Participants in Delaware’s Established Program to Stimulate Competitive Research (EPSCoR) gathered alongside state leaders and community partners on Friday, Jan. 11, to celebrate the launch of a new five-year, $23-million grant to further expand environmental research in the First State.

EPSCoR is a federal-state partnership sponsored by the National Science Foundation (NSF) that engages Delaware’s academic institutions in cutting-edge research and training activities that address critical needs of the state. The new grant is the fourth EPSCoR Research Infrastructure Improvement (RII) grant awarded to Delaware since its designation as an EPSCoR state in 2003. The award supports activities at the four partner institutions — the University of Delaware, Delaware State University, Delaware Technical Community College and Wesley College.

The state of Delaware is contributing $3.8 million of the overall grant through matching funds over the next five years. Delaware Gov. John Carney offered his congratulations to those in attendance at the event, held at Delaware State University, reflecting on EPSCoR’s humble beginnings from an experimental program to the established program today that “has taken root in our state” to address problems such as water quality, increased salinity and other challenges related to climate change.

Carney noted that Delaware is investing in EPSCoR because of the program’s efforts to build up the state’s research expertise and workforce for future jobs.

“EPSCoR encourages and insists on collaboration,” Carney said. “It is a way to build capacity so that we can develop that workforce here in the state of Delaware to address these important issues so that our economy can be stronger in the years ahead.”

Delaware U.S. Senators Thomas Carper and Chris Coons also spoke. Carper, ranking member of the Environment and Public Works Committee, called EPSCoR “the kind of program that is a good example of what we do well in Delaware: Communicate, collaborate and compromise,” adding that he is particularly interested in the research aimed at sea level rise, the effects of land use and climate change. “Delaware can be a leader in these areas,” said Carper.Coons, a member of the Appropriation Committee, reminded the audience of Delaware’s history and connection to the coast and its resources.
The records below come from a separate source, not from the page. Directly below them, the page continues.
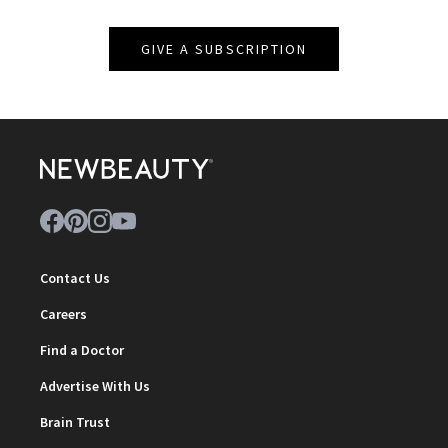
GIVE A SUBSCRIPTION
Contact Us
Careers
Find a Doctor
Advertise With Us
Brain Trust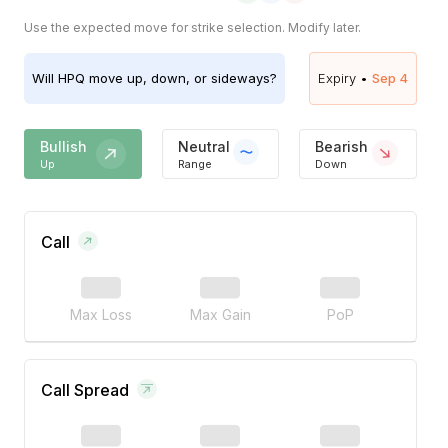
Use the expected move for strike selection. Modify later.
Will
HPQ
move up, down, or sideways?
Expiry •
Sep 4
Bullish
Neutral
Bearish
Up
Range
Down
Call
Max Loss
Max Gain
PoP
Call Spread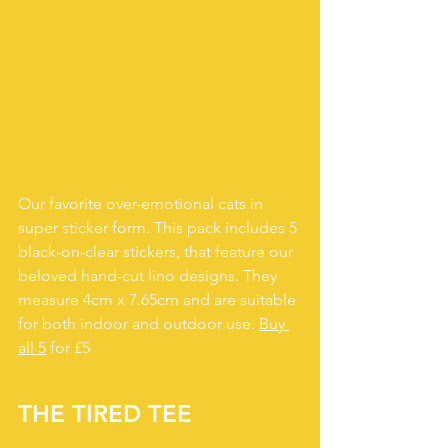
Our favorite over-emotional cats in 
super sticker form. This pack includes 5 
black-on-clear stickers, that feature our 
beloved hand-cut lino designs. They 
measure 4cm x 7.65cm and are suitable 
for both indoor and outdoor use. 
Buy 
all 5
 for £5
THE TIRED TEE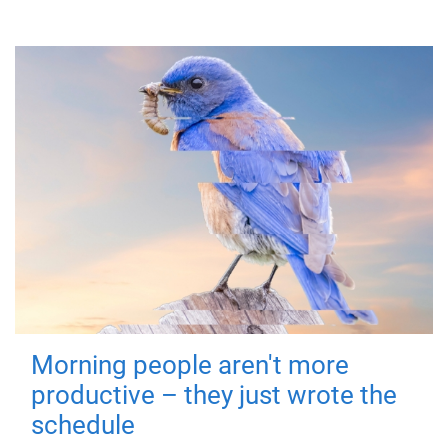
Morning people aren't more
productive – they just wrote the
schedule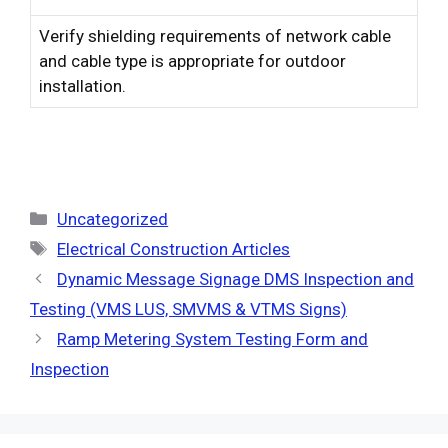
Verify shielding requirements of network cable
and cable type is appropriate for outdoor
installation.
Categories
Uncategorized
Tags
Electrical Construction Articles
Dynamic Message Signage DMS Inspection and
Testing (VMS LUS, SMVMS & VTMS Signs)
Ramp Metering System Testing Form and
Inspection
“This funding will support critical research focused on keeping Delaware’s water safe and protecting our coastal environment,” Coons said. “It’s exciting to hear about how the entire scientific community — students, researchers, current and future workers—is helped by this. This is not just a vehicle for doing great research, it’s also a vehicle for training and developing and deploying the next generation who will do the lab work, design work, who will scale things up and deliver solutions to the problems.”

Leaders from all four Delaware EPSCoR partner institutions — Donald Sparks, Delaware Environmental Institute director at UD, DSU President Wilma Mishoe, DTCC President Mark Brainard, and Wesley College President Robert Clark — described the impact that the EPSCoR program has had on institutional growth, student access and learning, and community partnerships over the past 15 years.

To date, Delaware’s NSF EPSCoR program has resulted in $69 million in direct EPSCoR funding to the state and $82 million through leveraged EPSCoR funds and 212 additional research, education and innovation awards to EPSCoR faculty.

Delaware EPSCoR’s Kent Messer, the project director and the S. Hallock du Pont Professor of Applied Economics for the Environment in UD’s College of Agriculture and Natural Resources, presented the “Water in a Changing Coastal Environment” project (Project WiCCED) and its overarching goals for the next five years of funding.

“History has shown that environmental problems can be solved when people work together and when cost-effective policies are enacted that are informed by good science,” Messer said. “Project WiCCED will bring together some of the brightest minds, most dedicated people and most promising students to improve the water quality, step-by-step (or drop-by-drop) for a better future that Delawareans all can enjoy.”

A major thrust of future work will focus on salinization, or the increasing salt content in water or soil, which degrades water quality. Delaware’s long tidal shoreline and low elevation make its waters vulnerable to salinization, a problem made worse by rising sea levels and groundwater withdrawals for industry, agriculture and municipal use.

“Salt is bad for drinking water and our freshwater habitats,” said Holly Michael, co-principal investigator and research lead on the WiCCED project. Michael also is the Unidel Fraser Russell Chair for the Environment and UD associate professor in the Department of Geology, which is housed in the College of Earth, Ocean and Environment. “Increasing salinity could also aggravate existing water quality problems by triggering release of polluting nutrients and industrial contaminants currently bound in the soil.”

At UD, this latest round of funding will enable the hiring of two new faculty members in key research areas of human-natural systems modeling and hydrologic systems modeling, as part of a broader University cluster hire in coastal water security that includes environmental toxicology and remediation. These new positions will enhance university research and benefit students with interests in these areas, Michael said.